Previous Shows: 2013: Above the elbow and up to the neck: Essay
The works in this exhibition maintain both sentimental and unflappable qualities as they hover between romantic and comic ideals. Each artist begins by paying close attention to an object or image of interest – focusing on the physical nature of his or her chosen subject. Turning synthetic material on its head, the artworks emerge with weepy eyes and playful grins. The artists in this exhibition are concerned with representing the emotional and tactile experience of seeing.
Jason Stopa’s paintings present memories of foreboding scenes as he guides the viewer toward moments leading up to and following a traumatic event. Viewers are suspended in quiet anticipation as they await episodes to come. He places his subjects within familiar and still shifting territories - the woods at night, an empty basketball court observed from a peculiar perspective. Looking at Stopa’s work creates opportunity for moving in and out of an elastic vortex – we are pushed away from the surface of the canvas by thick globs of paint and pulled in by large swaths of painterly expanse. We emote with his figures and smile at his surfaces.
Joshua Aster finds objects around his studio that he traces in order to create illusions of time passing, ghosts forming/emerging, mazes viewed from above, windows opening and collapsing, and geometric forms connecting and dispersing. In their ambiguous construction his paintings create the opportunity simultaneously for optical pleasure and literal translation.

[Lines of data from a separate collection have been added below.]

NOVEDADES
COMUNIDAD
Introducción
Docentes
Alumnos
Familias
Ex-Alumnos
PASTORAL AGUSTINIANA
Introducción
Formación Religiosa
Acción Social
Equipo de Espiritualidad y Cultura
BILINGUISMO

Lia Lowenthal’s photographs of her ad-hoc sculptural constructions capture the haptic experience of putting up and taking away a temporary work of art. Her large pieces of plastic with Minimalist sculptures drawn on their surface create the feeling of imposing forms leaning/tilting toward you. Lowenthal’s temporary objects meet wall to wall and point to molding as plastic covers doors, holds a place, fills up the room, and takes up space. Her photographs of these site-specific installations yield idiosyncratic shadowy folds to a history of cool hard mass.